Work to be completed | Which of the lines below holds the string "Arrest"? Copy every line that does.

Records from a collection:
====
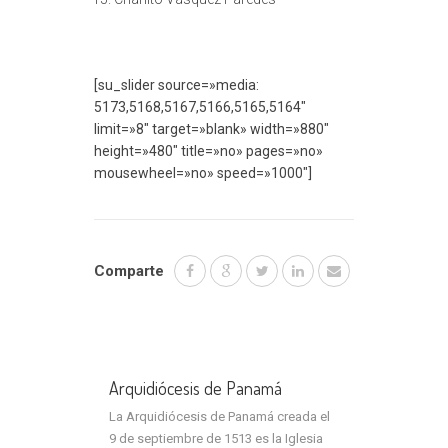
[su_slider source=»media:
5173,5168,5167,5166,5165,5164″
limit=»8″ target=»blank» width=»880″
height=»480″ title=»no» pages=»no»
mousewheel=»no» speed=»1000″]
Comparte
Arquidiócesis de Panamá
La Arquidiócesis de Panamá creada el
9 de septiembre de 1513 es la Iglesia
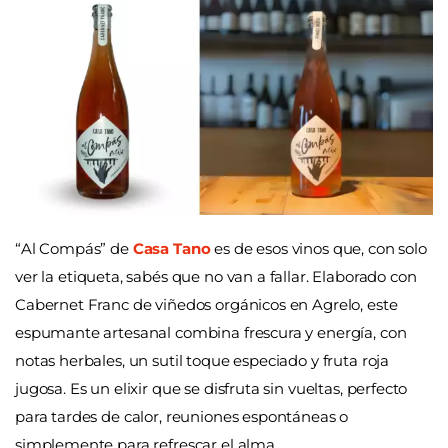
“Al Compás” de
Casa Tano
es de esos vinos que, con solo
ver la etiqueta, sabés que no van a fallar. Elaborado con
Cabernet Franc de viñedos orgánicos en Agrelo, este
espumante artesanal combina frescura y energía, con
notas herbales, un sutil toque especiado y fruta roja
jugosa. Es un elixir que se disfruta sin vueltas, perfecto
para tardes de calor, reuniones espontáneas o
simplemente para refrescar el alma.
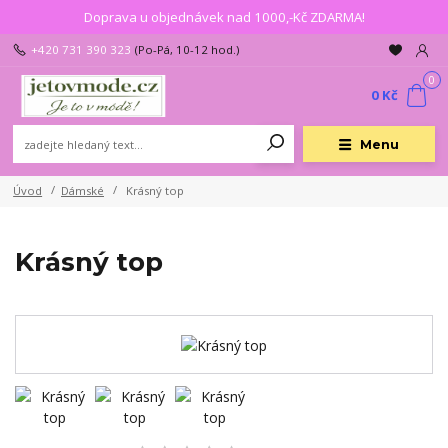
Doprava u objednávek nad 1000,-Kč ZDARMA!
+420 731 390 323
(Po-Pá, 10-12 hod.)
0
0 Kč
Menu
Úvod
Dámské
Krásný top
Krásný top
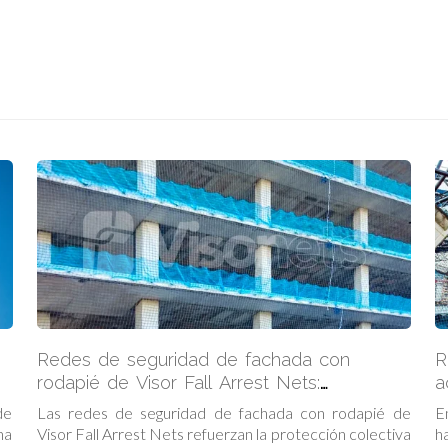
Redes de seguridad de fachada con
R
rodapié de Visor Fall Arrest Nets:
a
Protección completa en altura
V
de
Las redes de seguridad de fachada con rodapié de
E
na
Visor Fall Arrest Nets refuerzan la protección colectiva
h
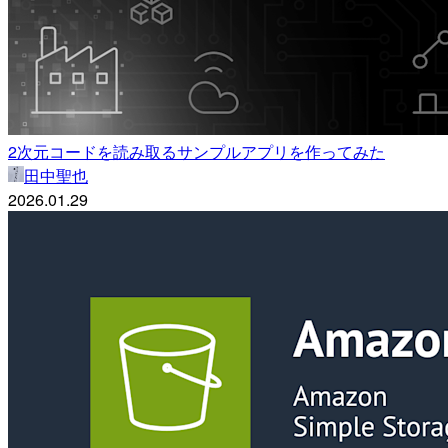
2次元コードを読み取るサンプルアプリを作ってみた
田中聖也
2026.01.29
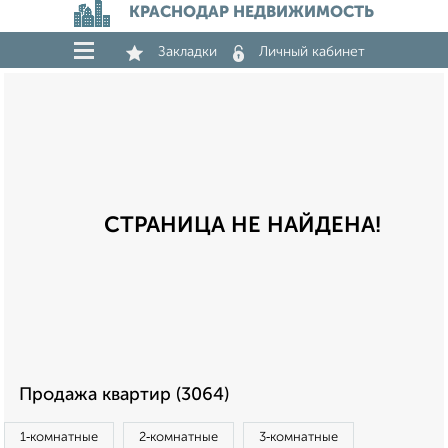
КРАСНОДАР НЕДВИЖИМОСТЬ
Закладки
Личный кабинет
СТРАНИЦА НЕ НАЙДЕНА!
Продажа квартир (3064)
1‑комнатные
2‑комнатные
3‑комнатные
====
Your solution |
rodapié de Visor Fall Arrest Nets:
Visor Fall Arrest Nets refuerzan la protección colectiva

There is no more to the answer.